Stuck on an issue?

Lightrun Answers was designed to reduce the constant googling that comes with debugging 3rd party libraries. It collects links to all the places you might be looking at while hunting down a tough bug.

And, if you’re still stuck at the end, we’re happy to hop on a call to see how we can help out.

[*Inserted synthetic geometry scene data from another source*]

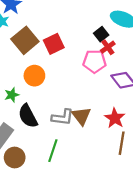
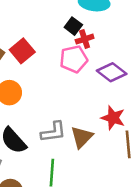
red cross: (108, 47) -> (85, 39), turned 32
brown triangle: (81, 116) -> (82, 137), moved, turned 36

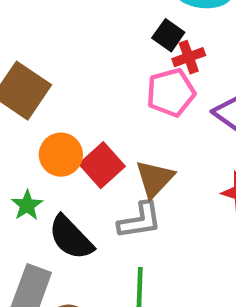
red square: (22, 51) -> (102, 165), moved
brown triangle: (82, 137) -> (155, 179), moved

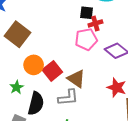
black square: (168, 35) -> (87, 13), turned -32
brown triangle: (155, 179) -> (76, 79), turned -42
black semicircle: (71, 238) -> (36, 104), turned -125

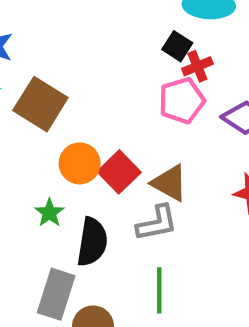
black square: (87, 13) -> (177, 46), turned 32

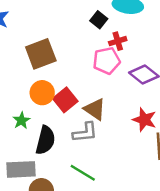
black square: (177, 46) -> (99, 20), moved
brown square: (40, 104) -> (41, 54), moved, turned 32
green line: (159, 290) -> (83, 173), turned -64
gray rectangle: (56, 294) -> (21, 169), turned 64

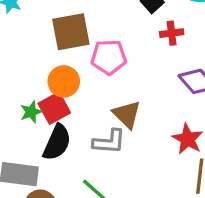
pink pentagon: (107, 61) -> (109, 57), moved
red square: (65, 100) -> (54, 108), moved

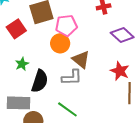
orange circle: (64, 81) -> (60, 43), moved
red square: (54, 108) -> (16, 29), moved

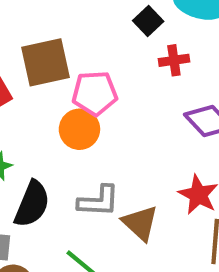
brown triangle: (81, 60) -> (140, 223), moved

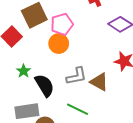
black semicircle: (32, 204) -> (45, 85), turned -40

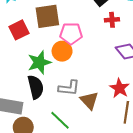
green star: (24, 71) -> (39, 62), moved, size x1.6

Mismatch in packed depthwise conv 2d results on Mali GPU

See original GitHub issue

Please make sure that this is a bug. As per our GitHub Policy, we only address code/doc bugs, performance issues, feature requests and build/installation issues on GitHub. tag:bug_template

System information

Have I written custom code (as opposed to using a stock example script provided in TensorFlow.js): Yes, test case shared below
Mobile device : Pixel 6 Pro (Reproduces on any android device with Mali GPU that I tried)
TensorFlow.js installed from (npm or script link): 3.19.0
Browser version: Chrome 103.0.5060.53

Describe the current behavior Packed depthwise conv2d produces incorrect result on Mali GPUs when WEBGL_MAX_TEXTURE_SIZE is left at the default value (which is 4096 on most modern android devices). In one of our networks, we end up creating a 3672x1 sized texture for weights, which produces incorrect outputs (presumably some error in sampling the texture, but that is just a guess). Setting max texture size lower than 3672 fixes the issue.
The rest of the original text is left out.